During their courtship it had been clear that Lazaro had something of a bad temperament, but that had not bothered Elvira; in fact, it had intrigued her, since Piero had been quite sedate. But in marriage, the veils fell away, and Lazaro turned out to be a brute. He harmed her both physically and emotionally, then expected her to behave as the quiet wife among polite society. She was not interested in that and she realized quickly that she did not love him.
But she did like having a test subject.
She was experimenting with toxicology, especially in perfecting formulas, but she did not like the potential for harming animals. Doing harm to someone who was doing the same to her, however… that was more than enough justification for her.

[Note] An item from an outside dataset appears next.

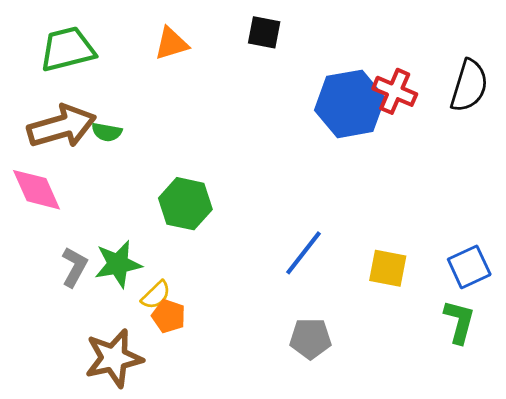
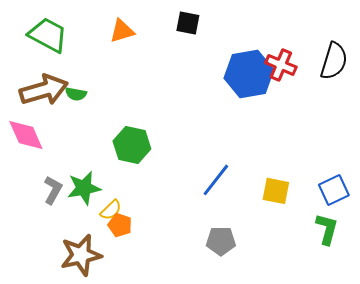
green trapezoid: (67, 49) -> (48, 35), turned 42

Over the course of their marriage, Lazaro suffered multiple poisonings. He never became aware of what was happening, and most of his friends thought him to be in poor health. A few suspected Elvira of something, given that her interest in medicine was not a secret, but most people thought Elvira was too upstanding a woman to do such a thing. Others thought that such accusations overestimated her skill with toxins.
Elvira perfected her potions. After a while, he stopped vomiting them, and after a longer while he suffered no obvious side effects at all. But in the sluggishness of his motions, in the yellowness of his eyes, Elvira saw him dying, and quietly she exulted in his misery. Her sisters knew only of her experiments and that he did not always treat her well. She hid from them the full extent of his cruelty, fearful of how they might react, especially Scharlotte.
They remained married for five years. Elvira became something of a test subject for herself, her solutions for avoiding pregnancies seeming to prove effective over the course of that time. That work became one of her few regrets, given her reluctance to harm an innocent life; but more than that, she refused to give Lazaro a child. Whether by chance or her own doing, she never gave birth.
Finally, Elvira decided her husband had outlived his usefulness, and she administered a lethal dose of a poison of her own design. She had it served to him during a gala event of Venice’s high society. That was at the beginning of the night. Toward the end, as guests began to leave, he fell dead in front of all the nobility, apropos of nothing. An examination found that his heart had stopped, most likely due to the stress of the exertion at the party.
Again, Elvira left the marriage with very little that had belonged to her husband, but her own possessions netted her the assurance of a comfortable life. She sold the grand palazzo in which she and Lazaro had lived and moved back into the smaller home she had kept with Piero. Her sisters had their own rooms in that house, whether they used them or not. And she maintained some level of visibility among upper society over the four years following her second husband’s passing.
She continued her medicinal experiments and also took up alchemy, determined to find and perfect the Philosopher’s Stone. And she has an additional goal: she would like to tear down the society that had so easily allowed her, and likely women like her, to come to harm. This includes the ruling structure of Venice, from the Council of Ten up to the Doge. she has her enemies among them, including some of Lazaro's friends, who suspect her in his death and refer to her as "La Vipera."
Meanwhile, she lives well, supports her sisters, keeps an eye on the world’s Revolutions, and remains always learning.